(RECORDED INFORMATION)
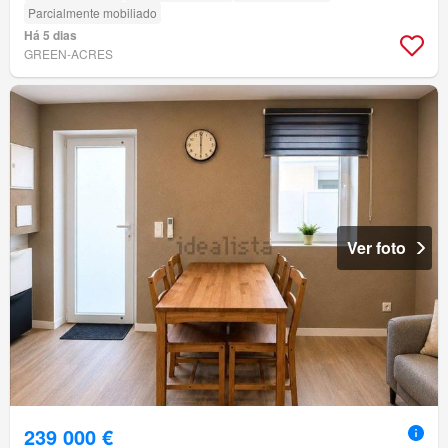
Parcialmente mobiliado
Há 5 dias
GREEN-ACRES
Ver foto
239 000 €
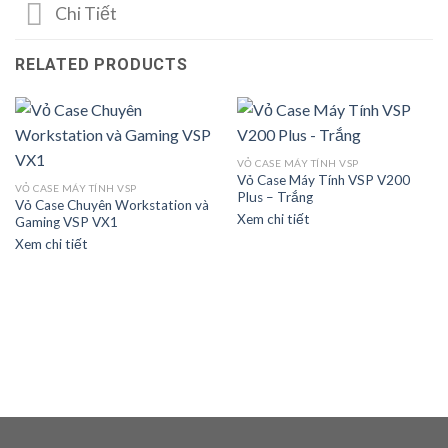
Chi Tiết
RELATED PRODUCTS
VỎ CASE MÁY TÍNH VSP
Vỏ Case Máy Tính VSP V200
VỎ CASE MÁY TÍNH VSP
Plus – Trắng
Vỏ Case Chuyên Workstation và
Xem chi tiết
Gaming VSP VX1
Xem chi tiết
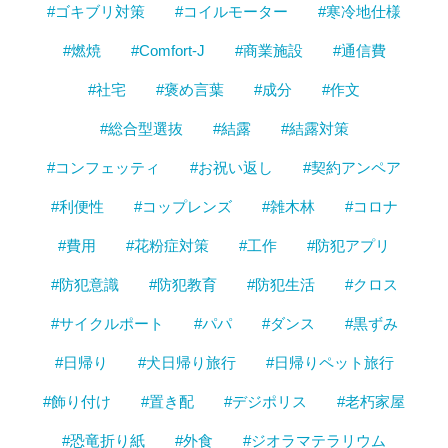
#ゴキブリ対策
#コイルモーター
#寒冷地仕様
#燃焼
#Comfort-J
#商業施設
#通信費
#社宅
#褒め言葉
#成分
#作文
#総合型選抜
#結露
#結露対策
#コンフェッティ
#お祝い返し
#契約アンペア
#利便性
#コップレンズ
#雑木林
#コロナ
#費用
#花粉症対策
#工作
#防犯アプリ
#防犯意識
#防犯教育
#防犯生活
#クロス
#サイクルポート
#パパ
#ダンス
#黒ずみ
#日帰り
#犬日帰り旅行
#日帰りペット旅行
#飾り付け
#置き配
#デジポリス
#老朽家屋
#恐竜折り紙
#外食
#ジオラマテラリウム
(End RECORDED INFORMATION)
YOUR ASSIGNMENT -> Your copy should match every record exactly and contain no pictures.

RESPONSE AREA ->
Parcialmente mobiliado
Há 5 dias
GREEN-ACRES
Ver foto
239 000 €
Chi Tiết
RELATED PRODUCTS
VỎ CASE MÁY TÍNH VSP
Vỏ Case Máy Tính VSP V200
VỎ CASE MÁY TÍNH VSP
Plus – Trắng
Vỏ Case Chuyên Workstation và
Xem chi tiết
Gaming VSP VX1
Xem chi tiết
#ゴキブリ対策
#コイルモーター
#寒冷地仕様
#燃焼
#Comfort-J
#商業施設
#通信費
#社宅
#褒め言葉
#成分
#作文
#総合型選抜
#結露
#結露対策
#コンフェッティ
#お祝い返し
#契約アンペア
#利便性
#コップレンズ
#雑木林
#コロナ
#費用
#花粉症対策
#工作
#防犯アプリ
#防犯意識
#防犯教育
#防犯生活
#クロス
#サイクルポート
#パパ
#ダンス
#黒ずみ
#日帰り
#犬日帰り旅行
#日帰りペット旅行
#飾り付け
#置き配
#デジポリス
#老朽家屋
#恐竜折り紙
#外食
#ジオラマテラリウム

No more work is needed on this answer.